━━━ EXERCISE INPUTS

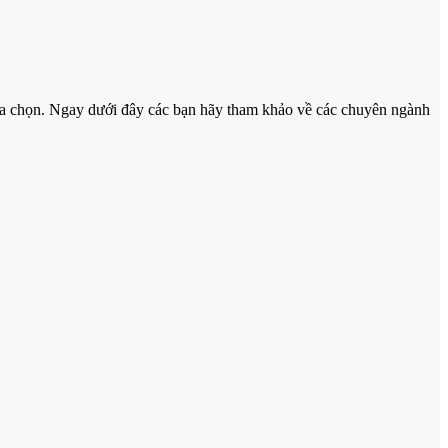
ựa chọn. Ngay dưới đây các bạn hãy tham khảo về các chuyên ngành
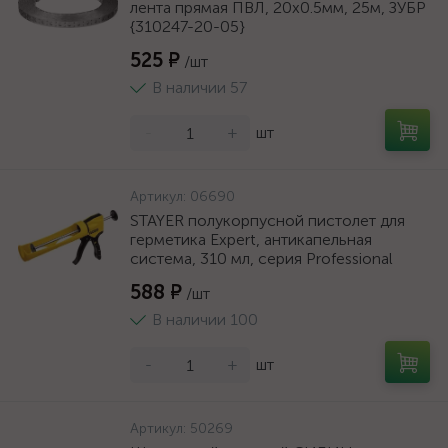
лента прямая ПВЛ, 20х0.5мм, 25м, ЗУБР
{310247-20-05}
525 ₽
/шт
В наличии 57
-
+
шт
Артикул:
06690
STAYER полукорпусной пистолет для
герметика Expert, антикапельная
система, 310 мл, серия Professional
588 ₽
/шт
В наличии 100
-
+
шт
Артикул:
50269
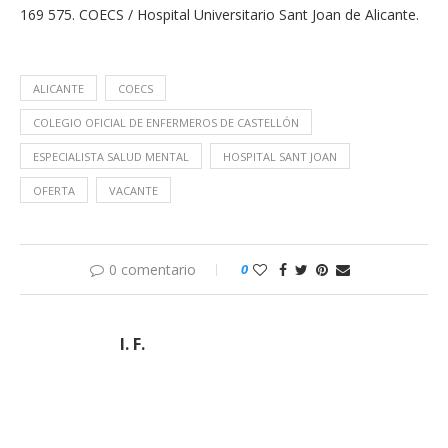
169 575. COECS / Hospital Universitario Sant Joan de Alicante.
ALICANTE
COECS
COLEGIO OFICIAL DE ENFERMEROS DE CASTELLÓN
ESPECIALISTA SALUD MENTAL
HOSPITAL SANT JOAN
OFERTA
VACANTE
0 comentario
0
I. F.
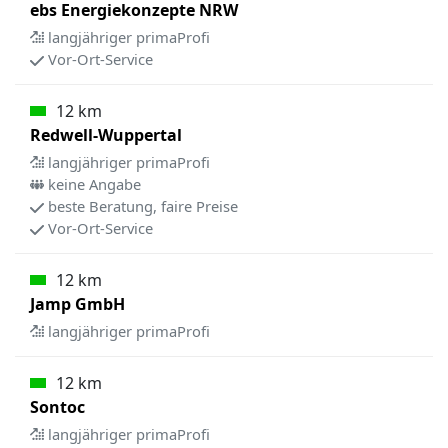
ebs Energiekonzepte NRW
langjähriger primaProfi
Vor-Ort-Service
12 km
Redwell-Wuppertal
langjähriger primaProfi
keine Angabe
beste Beratung, faire Preise
Vor-Ort-Service
12 km
Jamp GmbH
langjähriger primaProfi
12 km
Sontoc
langjähriger primaProfi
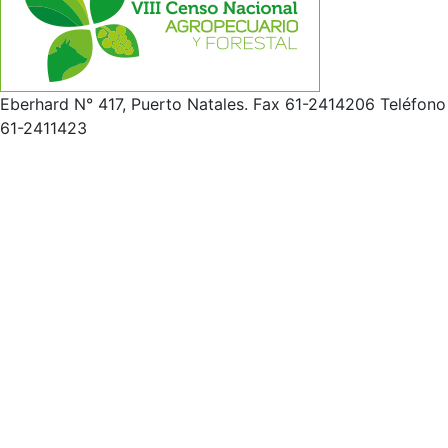
Eberhard N° 417, Puerto Natales. Fax 61-2414206 Teléfono
61-2411423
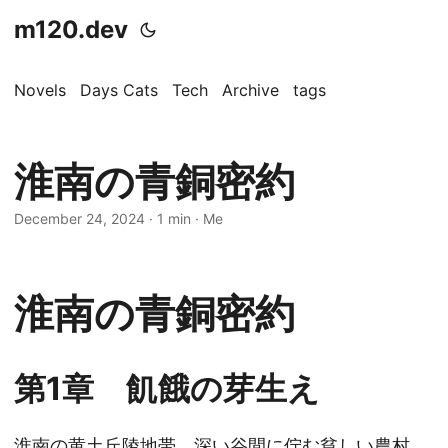
m120.dev
Novels
Days Cats
Tech
Archive
tags
淮南の青銅密約
December 24, 2024
·
1 min
·
Me
淮南の青銅密約
第1章 飢餓の芽生え
淮南の黄土丘陵地帯。深い谷間に佇む貧しい農村、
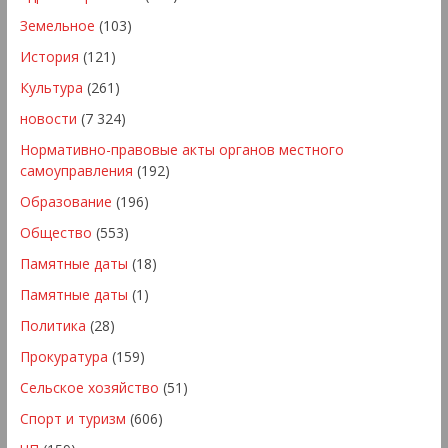
Земельное
(103)
История
(121)
Культура
(261)
новости
(7 324)
Нормативно-правовые акты органов местного
самоуправления
(192)
Образование
(196)
Общество
(553)
Памятные даты
(18)
Памятные даты
(1)
Политика
(28)
Прокуратура
(159)
Сельское хозяйство
(51)
Спорт и туризм
(606)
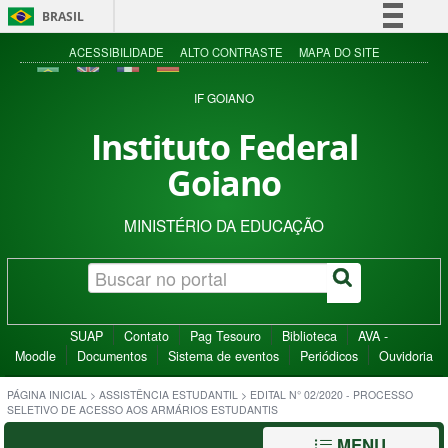
BRASIL
Simplifique!
ACESSIBILIDADE
ALTO CONTRASTE
MAPA DO SITE
Comunica BR
IF GOIANO
Participe
Instituto Federal
Acesso à informação
Goiano
Legislação
Canais
MINISTÉRIO DA EDUCAÇÃO
SUAP
Contato
Pag Tesouro
Biblioteca
AVA -
Moodle
Documentos
Sistema de eventos
Periódicos
Ouvidoria
PÁGINA INICIAL
>
ASSISTÊNCIA ESTUDANTIL
>
EDITAL N° 02/2020 - PROCESSO
SELETIVO DE ACESSO AOS ARMÁRIOS ESTUDANTIS
MENU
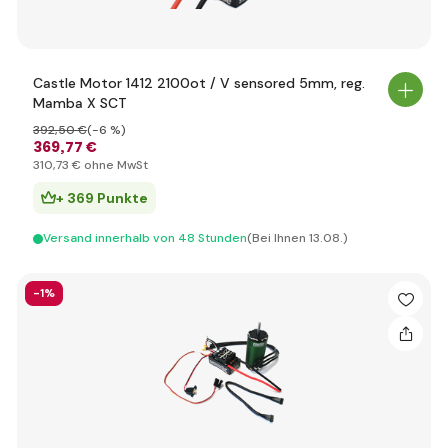
Castle Motor 1412 2100ot / V sensored 5mm, reg.
Mamba X SCT
392
,50 €
(-6 %)
369
,77 €
310
,73 €
ohne MwSt
+ 369 Punkte
Versand innerhalb von 48 Stunden
(Bei Ihnen 13.08.)
-1%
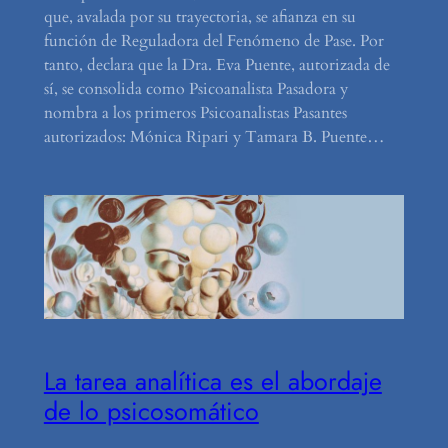
que, avalada por su trayectoria, se afianza en su
función de Reguladora del Fenómeno de Pase. Por
tanto, declara que la Dra. Eva Puente, autorizada de
sí, se consolida como Psicoanalista Pasadora y
nombra a los primeros Psicoanalistas Pasantes
autorizados: Mónica Ripari y Tamara B. Puente…
La tarea analítica es el abordaje
de lo psicosomático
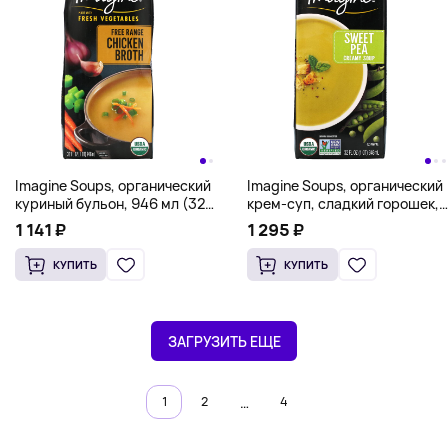
Imagine Soups, органический
Imagine Soups, органический
куриный бульон, 946 мл (32
крем-суп, сладкий горошек,
жидк. унции)
946 мл (32 жидк. унции)
1 141 ₽
1 295 ₽
КУПИТЬ
КУПИТЬ
ЗАГРУЗИТЬ ЕЩЕ
…
1
2
4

━━━━━━

> [EXERCISE BRIEF] For the records above, state how many lines contain the word "COECS". Give only the number.

> [RESULT OF THIS EXERCISE] 2